How much do you (really) work? The myth exposed
Laura Vanderkam, in What The Most Successful People Do At Work, states that extensive studies of work logs show people tend to vastly overestimate the amount of actual work they do.
Yet when you get to managers and knowledge workers, a hyperinflation of estimated time worked commonly crops up.
We live in a competitive world, and boasting about the number of hours we work has become a way to demonstrate how devoted we are to our jobs.
If you’re working so freaking much, how could you possibly __________ [pick any number of other things you say you’d like to do in your life but say you don’t have time for, taking energizing breaks included].
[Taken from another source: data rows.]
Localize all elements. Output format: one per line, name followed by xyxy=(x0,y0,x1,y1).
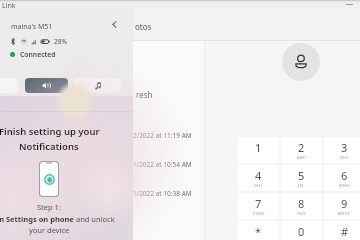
staticText: WXYZ xyxy=(338,211,351,216)
staticText: 9 xyxy=(341,196,348,211)
staticText: 0 xyxy=(298,224,305,239)
staticText: Link xyxy=(2,1,16,10)
staticText: 1/2022 at 10:38 AM xyxy=(133,189,192,198)
button[interactable]: 3 xyxy=(324,137,360,163)
button[interactable]: 6 xyxy=(324,165,360,191)
button[interactable]: Contact xyxy=(282,43,320,81)
staticText: and unlock xyxy=(74,214,115,224)
staticText: 8 xyxy=(298,196,305,211)
staticText: resh xyxy=(136,89,153,100)
button[interactable]: 0 xyxy=(281,221,322,240)
button[interactable]: 4 xyxy=(238,165,279,191)
staticText: 1/2022 at 10:54 AM xyxy=(133,160,192,169)
button[interactable]: Minimize xyxy=(341,0,357,9)
staticText: 4 xyxy=(255,168,262,183)
staticText: # xyxy=(341,224,349,239)
staticText: GHI xyxy=(254,183,263,188)
staticText: 5 xyxy=(298,168,305,183)
staticText: 1 xyxy=(255,140,262,155)
staticText: 2/2022 at 11:19 AM xyxy=(133,131,192,140)
button[interactable]: * xyxy=(238,221,279,240)
staticText: JKL xyxy=(298,183,305,188)
button[interactable]: 5 xyxy=(281,165,322,191)
button[interactable]: 8 xyxy=(281,193,322,219)
staticText: Finish setting up your xyxy=(0,125,100,138)
staticText: otos xyxy=(135,21,152,32)
staticText: TUV xyxy=(297,211,306,216)
button[interactable]: otos xyxy=(135,21,152,32)
staticText: 2 xyxy=(298,140,305,155)
button[interactable]: 2 xyxy=(281,137,322,163)
staticText: maina's M51 xyxy=(11,22,53,32)
button[interactable]: # xyxy=(324,221,360,240)
staticText: Step 1: xyxy=(37,202,61,212)
button[interactable]: Music xyxy=(74,78,121,93)
button[interactable]: 1 xyxy=(238,137,279,163)
staticText: 28% xyxy=(54,37,67,46)
staticText: MNO xyxy=(339,183,350,188)
staticText: DEF xyxy=(340,155,349,160)
staticText: Connected xyxy=(20,50,56,59)
staticText: * xyxy=(255,224,262,239)
staticText: 3 xyxy=(341,140,348,155)
staticText: Open Settings on phone xyxy=(0,214,74,224)
staticText: Notifications xyxy=(19,140,79,153)
staticText: PQRS xyxy=(253,211,265,216)
button[interactable]: Back xyxy=(106,16,122,32)
button[interactable]: 9 xyxy=(324,193,360,219)
staticText: 6 xyxy=(341,168,348,183)
staticText: ABC xyxy=(297,155,306,160)
staticText: 7 xyxy=(255,196,262,211)
button[interactable]: 7 xyxy=(238,193,279,219)
button[interactable]: Volume xyxy=(25,78,68,93)
staticText: your device xyxy=(29,225,70,235)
Knowing there’s a fair amount of bull scheisse (it’s German, it means what you think it means) floating around about hours worked, you can happily take yourself out of that particular game and enjoy those other hours you have. You can seize those hours for yourself.
There’s something freeing in admitting you have time. The myth of not enough time is unhealthy. Simply the idea you do not have enough time precludes you from using your time in dreamy, delightful ways for yourself.
Though Vanderkam doesn’t go into it, I suspect as you do, that we vastly underestimate time spent FaceBooking, internet surfing and TV trancing.
When you take into account you’re not likely working as much as you think, and then you snip a few of those other hours back from digital devices . . . my god, you’ve got a life brewing now!